Is there away to tell sonos to recognize subfolders in when setting up Music Library Settings?
I don’t think it needs to be specifically said, as I recall from the many years ago when I set up my library. All Artists in my library are in sub folders. Have you double checked the FAQ?
There are several views in the Sonos Music Library. Take a look at the Folders view.
I think you are speaking about from the main screen just expanding the Folders heading?
Well this died leaving me hanging.
Reminds me of a story from the 1990s. Up in Seattle area, a helicopter got lost in low clouds. Saw ahead Microsoft HQ building and the pilot yelled through an open window, “where are we?” The answer came back, “in a helicopter.” Pilot turned to his passenger and said, typical answers from Microsoft. The answers are correct but useless.
Your question has confused everyone that has tried to answer it.
Please restate the problem you are trying to solve, using different words. Ideally pictures too if it will help make it clearer for us.
Thank you.
I do see that I was asking the wrong question. Starting over again.
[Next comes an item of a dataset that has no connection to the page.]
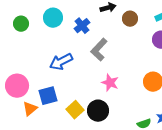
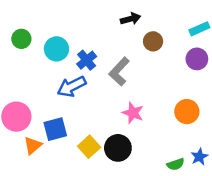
cyan circle: (53, 18) -> (56, 49), moved
brown circle: (130, 19) -> (153, 41), moved
blue cross: (82, 26) -> (87, 60), moved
The “Search Music Library” box seems to look only at the directory I have for “Music Library” but none of the sub-directories. That is what I was trying to address.
Thank you for re-starting your question.
Sonos recurses down through your directory structure from the share when building the index. It frankly wouldn’t be much use if it did not.
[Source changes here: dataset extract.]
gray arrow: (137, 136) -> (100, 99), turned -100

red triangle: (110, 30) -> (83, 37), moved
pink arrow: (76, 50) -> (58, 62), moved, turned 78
You are specifically talking about Search. What about Browse? Does that work on your library? Also the Folder option that will determine if the problem is with the library index itself, or with the search function.
Music on my HD is all in the following directory //desktop-1sha075/Music with multiple sub-directories.
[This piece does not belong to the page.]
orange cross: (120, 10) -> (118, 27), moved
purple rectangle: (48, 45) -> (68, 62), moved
As it turns out I have the symphonies of Nielsen in the sub-directory Music/Carl Nielsen. I also have some of his chamber music here (This is where iTunes stuck it when I added it)
C:\Users\Bill\Music\iTunes\iTunes Media\Music\Lieurance Woodwind Quintet\Romantic Masterworks
CLARIFICATIONS: The chamber music was originally added to my iPhone because I was on the road and needed it to help me prepare for a performance.
If I type Nielsen in the search box the only thing that shows up in the stuff I loaded into iTunes. No indication of anything at Music/Carl Nielsen.
THIS IS ONE EXAMPLE THERE ARE OTHERS.
You are aware that the folder structure on your drive is totally irrelevant to how Sonos organises the Music Library?
It is organised using the file metadata and it is on this metadata that it searches.
PS. No need to shout.
To illustrate the point in my previous post, I suspect that the material from the original iTunes has 'Neilsen' in the Artist metadata field, but the files in Music/Neilsen do not. These latter files will not appear under 'Neilsen' for Artist in the Sonos Music Library.
However, if you had a subdirectory Music/Motorhead, but the Artist field was populated as 'Neilsen', the files would be classified under Neilsen.
The only place where you would see Motorhead mentioned in the Sonos Music Library would be in the Folders view. No search would find 'Motorhead'.
I suspect that what you are attributing to missing subdirectories is actually caused by missing metadata.
I could be wrong, but I hope this answer doesn’t prove as useless as my original attempt.
Thanks, I have pretty much exhausted my knowledge of the who field when I verged into Sub-directories. Metadata is a term I’ve heard but it’s way beyond my ken.
I suggest you Google it. Music files contain information about the music - artist, album, composer, track name and so on.
Sonos uses this information to create the Music Library. It looks like some of the data is missing from some of your files.
Either you tackle this or you live with the current situation. Sonos is doing exactly what it should do with the information it is being given.
And it’s not overly complex, once you understand how that information is stored/connected to a file. There are relatively easy ways to look at that data, and then modify it out there, so that applications such as Sonos and many others will properly sort your music files.
I am a foolish old man. When I buy something, I don’t envision spending time under the hood (never mind that fact that mfgr today go out of their way to make this impossible) to get it to do what I want.
Thanks to all who tried to teach me some new stuff. Helps me realize the problem. In the end I’ll just ignore the search function.
I’m an old man too….but seriously, it’s not a lot to learn here. 10 minutes in, you’ll most likely have an ‘aha!’ moment, and you’ll be off to the races.